DATA FOR THIS EXERCISE:
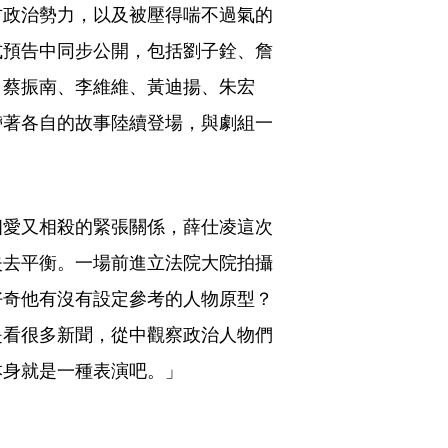
方政治勢力，以及被壓得喘不過氣的
式預告中同步公開，包括劉子銓、詹
、蔡振南、李維維、黃迪揚、朱宏
帶著各自的故事陸續登場，與劇組一
相愛又相殺的緊張關係，薛仕凌這次
失去平衡。一場前進立法院大院拍攝
好奇他有沒有設定參考的人物原型？
是看很多新聞，從中觀察政治人物們
本身就是一種表演吧。」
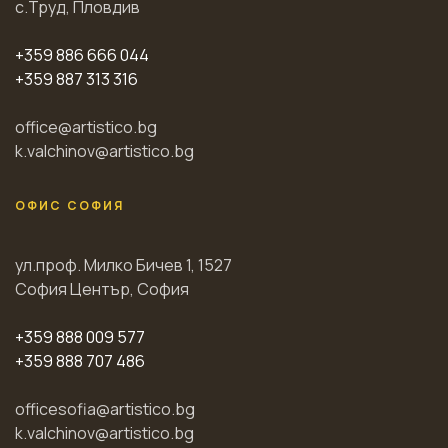
с.Труд, Пловдив
+359 886 666 044
+359 887 313 316
office@artistico.bg
k.valchinov@artistico.bg
ОФИС СОФИЯ
ул.проф. Милко Бичев 1, 1527
София Център, София
+359 888 009 577
+359 888 707 486
officesofia@artistico.bg
k.valchinov@artistico.bg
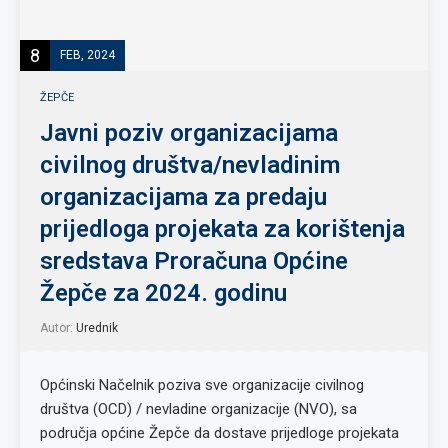
8
FEB, 2024
ŽEPČE
Javni poziv organizacijama
civilnog društva/nevladinim
organizacijama za predaju
prijedloga projekata za korištenja
sredstava Proračuna Općine
Žepče za 2024. godinu
Autor:
Urednik
Općinski Načelnik poziva sve organizacije civilnog
društva (OCD) / nevladine organizacije (NVO), sa
područja općine Žepče da dostave prijedloge projekata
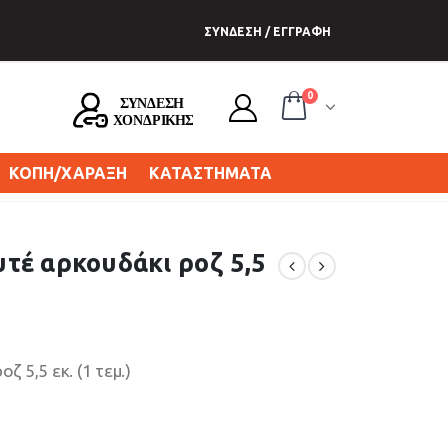
ΣΥΝΔΕΣΗ / ΕΓΓΡΑΦΗ
0
ΚΟΠΗ/ΧΑΡΑΞΗ
ΚΑΤΑΣΤΗΜΑΤΑ
τέ αρκουδάκι ροζ 5,5
 5,5 εκ. (1 τεμ.)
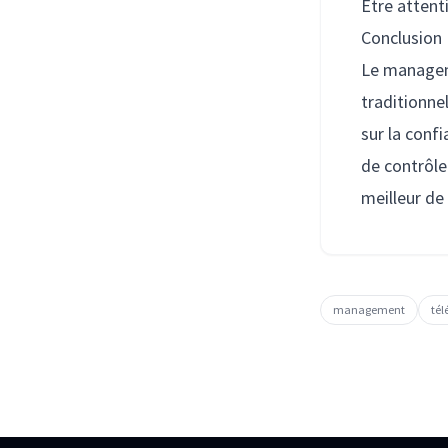
Être attent
Conclusion
Le managem
traditionne
sur la confi
de contrôle
meilleur de
management
tél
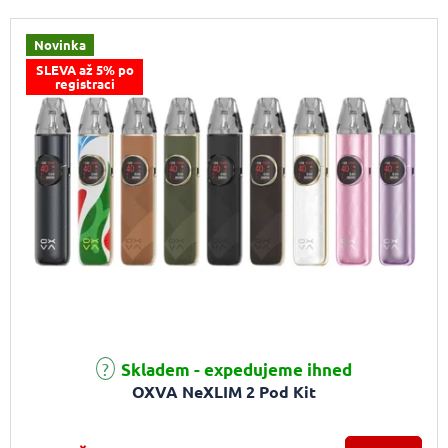
Novinka
SLEVA až 5% po
registraci
Skladem - expedujeme ihned
OXVA NeXLIM 2 Pod Kit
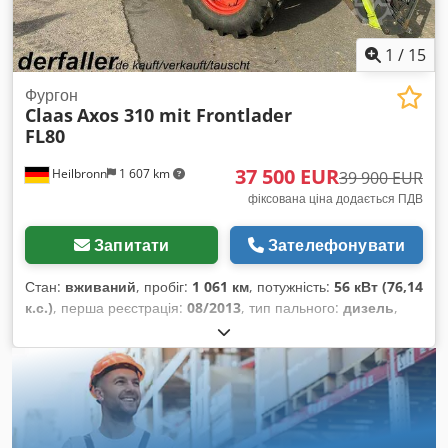
1
/
15
Фургон
Claas
Axos 310 mit Frontlader
FL80
37 500 EUR
Heilbronn
1 607 km
39 900 EUR
фіксована ціна додається ПДВ
Запитати
Зателефонувати
Стан:
вживаний
, пробіг:
1 061 км
, потужність:
56 кВт (76,14
к.с.)
, перша реєстрація:
08/2013
, тип пального:
дизель
,
загальна вага:
7 500 кг
, колір:
зелений
, тип передачі:
механічний
, підвіска:
інше
, кількість місць:
2
, мотогодини:
1 061 h
, Обладнання:
кабіна, повний привід
,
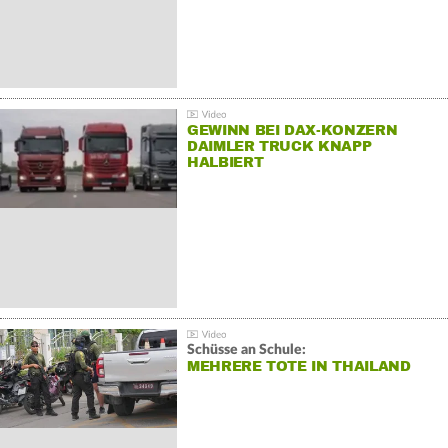
GEWINN BEI DAX-KONZERN
DAIMLER TRUCK KNAPP
HALBIERT
Schüsse an Schule:
MEHRERE TOTE IN THAILAND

ACTIVITY: Copy the entries character for character, excluding any pictures.

EXERCISE RESULT:
方政治勢力，以及被壓得喘不過氣的
式預告中同步公開，包括劉子銓、詹
、蔡振南、李維維、黃迪揚、朱宏
帶著各自的故事陸續登場，與劇組一
相愛又相殺的緊張關係，薛仕凌這次
失去平衡。一場前進立法院大院拍攝
好奇他有沒有設定參考的人物原型？
是看很多新聞，從中觀察政治人物們
本身就是一種表演吧。」
с.Труд, Пловдив
+359 886 666 044
+359 887 313 316
office@artistico.bg
k.valchinov@artistico.bg
ОФИС СОФИЯ
ул.проф. Милко Бичев 1, 1527
София Център, София
+359 888 009 577
+359 888 707 486
officesofia@artistico.bg
k.valchinov@artistico.bg
8
FEB, 2024
ŽEPČE
Javni poziv organizacijama
civilnog društva/nevladinim
organizacijama za predaju
prijedloga projekata za korištenja
sredstava Proračuna Općine
Žepče za 2024. godinu
Autor:
Urednik
Općinski Načelnik poziva sve organizacije civilnog
društva (OCD) / nevladine organizacije (NVO), sa
područja općine Žepče da dostave prijedloge projekata
ΣΥΝΔΕΣΗ / ΕΓΓΡΑΦΗ
0
ΚΟΠΗ/ΧΑΡΑΞΗ
ΚΑΤΑΣΤΗΜΑΤΑ
τέ αρκουδάκι ροζ 5,5
 5,5 εκ. (1 τεμ.)
Être attent
Conclusion
Le managem
traditionne
sur la confi
de contrôle
meilleur de
management
tél
Novinka
SLEVA až 5% po
registraci
Skladem - expedujeme ihned
OXVA NeXLIM 2 Pod Kit
1
/
15
Фургон
Claas
Axos 310 mit Frontlader
FL80
37 500 EUR
Heilbronn
1 607 km
39 900 EUR
фіксована ціна додається ПДВ
Запитати
Зателефонувати
Стан:
вживаний
, пробіг:
1 061 км
, потужність:
56 кВт (76,14
к.с.)
, перша реєстрація:
08/2013
, тип пального:
дизель
,
загальна вага:
7 500 кг
, колір:
зелений
, тип передачі:
механічний
, підвіска:
інше
, кількість місць:
2
, мотогодини:
1 061 h
, Обладнання:
кабіна, повний привід
,
GEWINN BEI DAX-KONZERN
DAIMLER TRUCK KNAPP
HALBIERT
Schüsse an Schule:
MEHRERE TOTE IN THAILAND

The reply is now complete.